▶ [Your instructions] Reproduce the listing exactly, with no pictures in your copy.
BEGIN
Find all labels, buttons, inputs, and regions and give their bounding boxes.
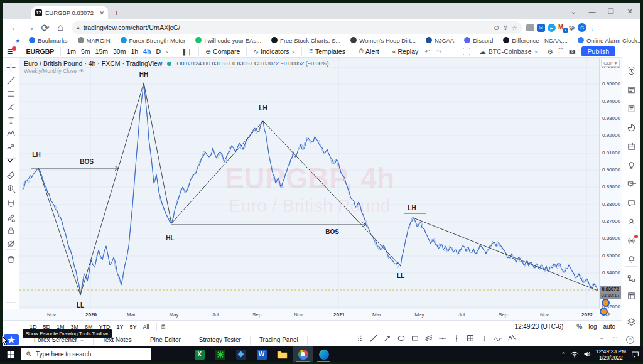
- alarm-clock-icon[interactable]: [627, 67, 636, 76]
- trend-line-icon[interactable]: [369, 334, 378, 343]
- layers-icon[interactable]: [627, 318, 636, 327]
- profile-avatar[interactable]: G: [578, 23, 586, 32]
- drawing-pencil-lock-icon[interactable]: [6, 213, 16, 222]
- zoom-out-icon[interactable]: ⊖: [494, 24, 499, 31]
- alert-button[interactable]: ⏱︎Alert: [355, 47, 382, 55]
- data-window-icon[interactable]: [627, 291, 636, 301]
- fib-grid-icon[interactable]: [466, 334, 475, 343]
- tab-close-icon[interactable]: ✕: [99, 10, 104, 16]
- timeframe-30m[interactable]: 30m: [111, 48, 128, 55]
- scale-auto[interactable]: auto: [603, 323, 615, 330]
- fullscreen-icon[interactable]: ⛶: [559, 47, 563, 55]
- cloud-layout-button[interactable]: ☁︎BTC-Coinbase⌄: [476, 48, 541, 55]
- padlock-icon[interactable]: 🔒︎: [77, 24, 80, 31]
- crosshair-icon[interactable]: [6, 63, 16, 72]
- wave-zigzag-icon[interactable]: [507, 334, 516, 343]
- trash-icon[interactable]: [6, 255, 16, 264]
- range-all[interactable]: All: [140, 324, 153, 330]
- price-axis[interactable]: 0.960000.950000.940000.930000.920000.910…: [599, 58, 622, 309]
- window-restore-button[interactable]: ❐: [602, 3, 620, 19]
- xabcd-pattern-icon[interactable]: [6, 129, 16, 138]
- taskbar-app-edge[interactable]: [313, 346, 334, 362]
- taskbar-app-sharex[interactable]: [210, 346, 230, 362]
- broker-badge-1[interactable]: [602, 299, 610, 307]
- collapse-panel-chevron-icon[interactable]: ⌃: [599, 336, 604, 343]
- new-tab-button[interactable]: +: [114, 8, 119, 18]
- browser-tab[interactable]: 17 EURGBP 0.83072 ▼ −0.28% BTC- ✕: [31, 6, 108, 19]
- tab-trading-panel[interactable]: Trading Panel: [251, 336, 308, 345]
- bookmark-item[interactable]: Bookmarks: [29, 37, 68, 44]
- chrome-menu-icon[interactable]: ⋮: [589, 24, 595, 31]
- range-3m[interactable]: 3M: [68, 324, 82, 330]
- zoom-in-icon[interactable]: [6, 184, 16, 193]
- pie-timer-icon[interactable]: [627, 123, 636, 132]
- timeframe-caret-icon[interactable]: ⌄: [163, 48, 171, 54]
- bookmark-item[interactable]: I will code your EAs...: [195, 37, 261, 44]
- object-tree-icon[interactable]: [627, 274, 636, 283]
- window-close-button[interactable]: ✕: [620, 3, 639, 19]
- trend-line-icon[interactable]: [6, 76, 16, 85]
- magnet-icon[interactable]: [6, 200, 16, 209]
- chat-rooms-icon[interactable]: [627, 179, 636, 189]
- range-5y[interactable]: 5Y: [127, 324, 140, 330]
- chart-settings-gear-icon[interactable]: ⚙︎: [547, 48, 553, 55]
- scale-log[interactable]: log: [588, 323, 597, 330]
- eye-hidden-icon[interactable]: 👁︎: [79, 68, 85, 74]
- goto-date-icon[interactable]: 🗓︎: [161, 324, 166, 330]
- timeframe-D[interactable]: D: [153, 48, 163, 55]
- chart-legend[interactable]: Euro / British Pound · 4h · FXCM · Tradi…: [24, 60, 329, 67]
- time-axis[interactable]: Nov2020MarMayJulSepNov2021MarMayJulSepNo…: [3, 309, 622, 320]
- panel-fullscreen-icon[interactable]: ⛶: [613, 336, 617, 343]
- timeframe-15m[interactable]: 15m: [93, 48, 111, 55]
- bookmark-item[interactable]: Forex Strength Meter: [121, 37, 186, 44]
- screenshot-extension-icon[interactable]: [526, 24, 534, 31]
- wave-curve-icon[interactable]: [494, 334, 502, 343]
- m2-extension-icon[interactable]: M2: [558, 24, 566, 32]
- forward-icon[interactable]: →: [23, 21, 38, 35]
- share-icon[interactable]: ⇪: [503, 24, 508, 31]
- symbol-search-button[interactable]: EURGBP: [23, 48, 57, 55]
- range-1y[interactable]: 1Y: [114, 324, 127, 330]
- price-axis-currency-toggle[interactable]: GBP ▾: [601, 60, 620, 67]
- range-5d[interactable]: 5D: [40, 324, 54, 330]
- support-icon[interactable]: [627, 217, 636, 227]
- start-button[interactable]: [0, 346, 21, 362]
- timeframe-4h[interactable]: 4h: [141, 48, 153, 55]
- bookmark-item[interactable]: Difference - NCAA,...: [503, 37, 568, 44]
- address-bar[interactable]: 🔒︎ tradingview.com/chart/UrnAXjcG/ ⊖ ⇪ ☆: [72, 21, 522, 34]
- extensions-puzzle-icon[interactable]: 🧩︎: [569, 24, 575, 31]
- favorites-check-icon[interactable]: [6, 155, 16, 164]
- broker-badge-2[interactable]: [600, 308, 608, 316]
- layout-select-icon[interactable]: [463, 48, 470, 55]
- tray-clock[interactable]: 12:49:23 PM 1/20/2022: [596, 348, 626, 361]
- window-minimize-button[interactable]: —: [583, 3, 602, 19]
- video-extension-icon[interactable]: ▶: [548, 24, 556, 32]
- range-1m[interactable]: 1M: [53, 324, 68, 330]
- indicator-legend[interactable]: Weekly/Monthly Close 👁︎: [24, 68, 84, 74]
- tab-pine-editor[interactable]: Pine Editor: [141, 336, 190, 345]
- ruler-icon[interactable]: [6, 171, 16, 180]
- home-icon[interactable]: ⌂: [53, 21, 68, 35]
- hide-all-icon[interactable]: [6, 239, 16, 249]
- volume-icon[interactable]: [583, 351, 591, 358]
- notifications-bell-icon[interactable]: [627, 255, 636, 264]
- back-icon[interactable]: ←: [8, 21, 23, 35]
- tray-chevron-up-icon[interactable]: ⌃: [561, 351, 566, 358]
- bookmark-item[interactable]: MARGIN: [78, 37, 111, 44]
- live-streams-icon[interactable]: [627, 236, 636, 245]
- bookmark-item[interactable]: Discord: [464, 37, 493, 44]
- brush-icon[interactable]: [6, 102, 16, 112]
- tab-search-icon[interactable]: ⌄: [564, 3, 583, 19]
- economic-calendar-icon[interactable]: [627, 142, 636, 151]
- taskbar-app-excel[interactable]: X: [189, 346, 210, 362]
- timeframe-5m[interactable]: 5m: [78, 48, 93, 55]
- tab-strategy-tester[interactable]: Strategy Tester: [190, 336, 251, 345]
- taskbar-app-photos-dark[interactable]: [230, 346, 251, 362]
- horizontal-line-icon[interactable]: [438, 334, 447, 343]
- publish-button[interactable]: Publish: [581, 46, 615, 56]
- ellipse-icon[interactable]: [397, 334, 406, 343]
- redo-icon[interactable]: ↷: [433, 48, 445, 55]
- templates-button[interactable]: ⠿Templates: [305, 48, 349, 55]
- text-notes-icon[interactable]: [627, 104, 636, 114]
- range-ytd[interactable]: YTD: [96, 324, 114, 330]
END
▶ [Reply]
Find all labels, buttons, inputs, and regions and give their bounding boxes.
- alarm-clock-icon[interactable]: [627, 67, 636, 76]
- trend-line-icon[interactable]: [369, 334, 378, 343]
- layers-icon[interactable]: [627, 318, 636, 327]
- profile-avatar[interactable]: G: [578, 23, 586, 32]
- drawing-pencil-lock-icon[interactable]: [6, 213, 16, 222]
- zoom-out-icon[interactable]: ⊖: [494, 24, 499, 31]
- alert-button[interactable]: ⏱︎Alert: [355, 47, 382, 55]
- data-window-icon[interactable]: [627, 291, 636, 301]
- fib-grid-icon[interactable]: [466, 334, 475, 343]
- tab-close-icon[interactable]: ✕: [99, 10, 104, 16]
- timeframe-30m[interactable]: 30m: [111, 48, 128, 55]
- scale-auto[interactable]: auto: [603, 323, 615, 330]
- fullscreen-icon[interactable]: ⛶: [559, 47, 563, 55]
- cloud-layout-button[interactable]: ☁︎BTC-Coinbase⌄: [476, 48, 541, 55]
- padlock-icon[interactable]: 🔒︎: [77, 24, 80, 31]
- crosshair-icon[interactable]: [6, 63, 16, 72]
- wave-zigzag-icon[interactable]: [507, 334, 516, 343]
- trash-icon[interactable]: [6, 255, 16, 264]
- range-all[interactable]: All: [140, 324, 153, 330]
- price-axis[interactable]: 0.960000.950000.940000.930000.920000.910…: [599, 58, 622, 309]
- window-restore-button[interactable]: ❐: [602, 3, 620, 19]
- xabcd-pattern-icon[interactable]: [6, 129, 16, 138]
- taskbar-app-edge[interactable]: [313, 346, 334, 362]
- taskbar-app-sharex[interactable]: [210, 346, 230, 362]
- broker-badge-1[interactable]: [602, 299, 610, 307]
- collapse-panel-chevron-icon[interactable]: ⌃: [599, 336, 604, 343]
- new-tab-button[interactable]: +: [114, 8, 119, 18]
- browser-tab[interactable]: 17 EURGBP 0.83072 ▼ −0.28% BTC- ✕: [31, 6, 108, 19]
- tab-trading-panel[interactable]: Trading Panel: [251, 336, 308, 345]
- bookmark-item[interactable]: Bookmarks: [29, 37, 68, 44]
- chrome-menu-icon[interactable]: ⋮: [589, 24, 595, 31]
- range-3m[interactable]: 3M: [68, 324, 82, 330]
- zoom-in-icon[interactable]: [6, 184, 16, 193]
- pie-timer-icon[interactable]: [627, 123, 636, 132]
- timeframe-caret-icon[interactable]: ⌄: [163, 48, 171, 54]
- bookmark-item[interactable]: I will code your EAs...: [195, 37, 261, 44]
- object-tree-icon[interactable]: [627, 274, 636, 283]
- window-close-button[interactable]: ✕: [620, 3, 639, 19]
- trend-line-icon[interactable]: [6, 76, 16, 85]
- magnet-icon[interactable]: [6, 200, 16, 209]
- chat-rooms-icon[interactable]: [627, 179, 636, 189]
- range-5y[interactable]: 5Y: [127, 324, 140, 330]
- chart-settings-gear-icon[interactable]: ⚙︎: [547, 48, 553, 55]
- scale-log[interactable]: log: [588, 323, 597, 330]
- eye-hidden-icon[interactable]: 👁︎: [79, 68, 85, 74]
- goto-date-icon[interactable]: 🗓︎: [161, 324, 166, 330]
- timeframe-D[interactable]: D: [153, 48, 163, 55]
- chart-legend[interactable]: Euro / British Pound · 4h · FXCM · Tradi…: [24, 60, 329, 67]
- time-axis[interactable]: Nov2020MarMayJulSepNov2021MarMayJulSepNo…: [3, 309, 622, 320]
- panel-fullscreen-icon[interactable]: ⛶: [613, 336, 617, 343]
- timeframe-15m[interactable]: 15m: [93, 48, 111, 55]
- bookmark-item[interactable]: Forex Strength Meter: [121, 37, 186, 44]
- screenshot-extension-icon[interactable]: [526, 24, 534, 31]
- wave-curve-icon[interactable]: [494, 334, 502, 343]
- m2-extension-icon[interactable]: M2: [558, 24, 566, 32]
- forward-icon[interactable]: →: [23, 21, 38, 35]
- share-icon[interactable]: ⇪: [503, 24, 508, 31]
- symbol-search-button[interactable]: EURGBP: [23, 48, 57, 55]
- range-1y[interactable]: 1Y: [114, 324, 127, 330]
- price-axis-currency-toggle[interactable]: GBP ▾: [601, 60, 620, 67]
- range-5d[interactable]: 5D: [40, 324, 54, 330]
- support-icon[interactable]: [627, 217, 636, 227]
- start-button[interactable]: [0, 346, 21, 362]
- timeframe-4h[interactable]: 4h: [141, 48, 153, 55]
- bookmark-item[interactable]: Difference - NCAA,...: [503, 37, 568, 44]
- address-bar[interactable]: 🔒︎ tradingview.com/chart/UrnAXjcG/ ⊖ ⇪ ☆: [72, 21, 522, 34]
- extensions-puzzle-icon[interactable]: 🧩︎: [569, 24, 575, 31]
- favorites-check-icon[interactable]: [6, 155, 16, 164]
- broker-badge-2[interactable]: [600, 308, 608, 316]
- layout-select-icon[interactable]: [463, 48, 470, 55]
- tray-clock[interactable]: 12:49:23 PM 1/20/2022: [596, 348, 626, 361]
- window-minimize-button[interactable]: —: [583, 3, 602, 19]
- video-extension-icon[interactable]: ▶: [548, 24, 556, 32]
- range-1m[interactable]: 1M: [53, 324, 68, 330]
- indicator-legend[interactable]: Weekly/Monthly Close 👁︎: [24, 68, 84, 74]
- tab-pine-editor[interactable]: Pine Editor: [141, 336, 190, 345]
- ruler-icon[interactable]: [6, 171, 16, 180]
- home-icon[interactable]: ⌂: [53, 21, 68, 35]
- hide-all-icon[interactable]: [6, 239, 16, 249]
- volume-icon[interactable]: [583, 351, 591, 358]
- notifications-bell-icon[interactable]: [627, 255, 636, 264]
- back-icon[interactable]: ←: [8, 21, 23, 35]
- tray-chevron-up-icon[interactable]: ⌃: [561, 351, 566, 358]
- bookmark-item[interactable]: MARGIN: [78, 37, 111, 44]
- live-streams-icon[interactable]: [627, 236, 636, 245]
- bookmark-item[interactable]: Discord: [464, 37, 493, 44]
- brush-icon[interactable]: [6, 102, 16, 112]
- tab-search-icon[interactable]: ⌄: [564, 3, 583, 19]
- economic-calendar-icon[interactable]: [627, 142, 636, 151]
- taskbar-app-excel[interactable]: X: [189, 346, 210, 362]
- timeframe-5m[interactable]: 5m: [78, 48, 93, 55]
- tab-strategy-tester[interactable]: Strategy Tester: [190, 336, 251, 345]
- taskbar-app-photos-dark[interactable]: [230, 346, 251, 362]
- horizontal-line-icon[interactable]: [438, 334, 447, 343]
- publish-button[interactable]: Publish: [581, 46, 615, 56]
- ellipse-icon[interactable]: [397, 334, 406, 343]
- redo-icon[interactable]: ↷: [433, 48, 445, 55]
- templates-button[interactable]: ⠿Templates: [305, 48, 349, 55]
- text-notes-icon[interactable]: [627, 104, 636, 114]
- range-ytd[interactable]: YTD: [96, 324, 114, 330]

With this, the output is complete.